Posts Tagged ‘therapy’

Veterans seek healing by cycling through Vietnam

Wednesday, April 30th, 2008

by Jerry Waxler

(You can listen to the podcast version by clicking the player control at the bottom of this post or download it from iTunes.)

In 1998 a group of American veterans joined their former Vietnamese enemies on a bicycle ride from Hanoi to Saigon. They rode through villages and countryside, much of it unchanged since the war. The venture was documented in a recently released video, “Vietnam: Long Time Coming,” from Kartemquin Films. Villagers waved and children, who had been playing in the paddy fields, ran shouting and laughing towards the stream of brightly clad cyclists. These idyllic scenes highlighted the enormous shift in perspective between the past and the present.

Outside, in the world around them, the world seemed peaceful, while much of the real drama was taking place inside their minds, where memories boiled and occasionally erupted into tears. I empathized with the courage it must have taken to face the country where deep scars were burned into their psyche, and several times I cried along with them.

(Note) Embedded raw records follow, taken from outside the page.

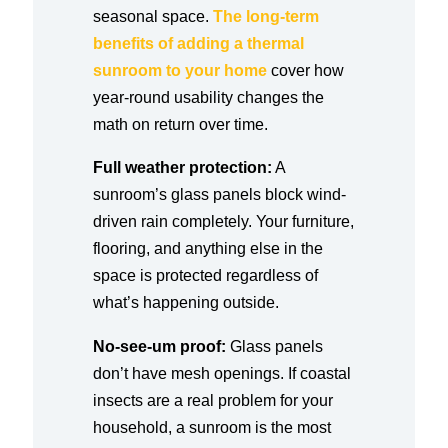
seasonal space.
The long-term
benefits of adding a thermal
sunroom to your home
cover how
year-round usability changes the
math on return over time.
Full weather protection:
A
sunroom’s glass panels block wind-
driven rain completely. Your furniture,
flooring, and anything else in the
space is protected regardless of
what’s happening outside.
No-see-um proof:
Glass panels
don’t have mesh openings. If coastal
insects are a real problem for your
household, a sunroom is the most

I first learned about this movie because of my interest in a memoir by one of the participants, George Brummell. In “Shades of Darkness,” George wrote about growing up black in the segregated south, coming of age in Korea, and being blinded by a land mine in Vietnam. Back in the states he learned how to navigate without sight, earned a college degree, and eventually became a director of the blinded veterans association. (Click here to read the essay I wrote about George Brummell’s book Shades of Darkness.)

George and the others who returned to Vietnam for this ride were reaching out towards a new relationship with this place where their lives had been changed forever. Through the documentary movie “The Long Time Coming” I was able to witness that experience and gain a deeper understanding of the psychological aftermath of war. This may seem like a highly specialized concern, but the pain spills out to family, friends, and the community. People are affected for decades when combat veterans feel that they have crossed over a chasm that can only be traversed in one direction, and once on the other side, they cannot find their way back. The existence of that pain in my fellow human beings stirs my desire to understand more.

The movie “Long Time Coming” illustrates that revisiting the past is one of the tools that can help heal in the present. Even though you can’t always return to the scene physically, you can create some of the same effects by writing. Visiting the past through writing can enable you not only to recreate the situation, but also to apply to those memories some of the wisdom you have gained in the intervening years. In some cases, building bridges backwards through time can create a pathway from pain back into hope.

While the most obvious healing strategy of the movie was simply revisiting the scene, there were other strategies being employed. One of the American veterans was a psychologist who conducted meetings and spoke individually with the American vets who were trying to cope with their emotional wounds. The discussions with each other and with a therapist helped them reorganize the thoughts and feelings awakened by this experience. And their connections, friendships, and warmth with former enemies soothed some of the war wounds, as well.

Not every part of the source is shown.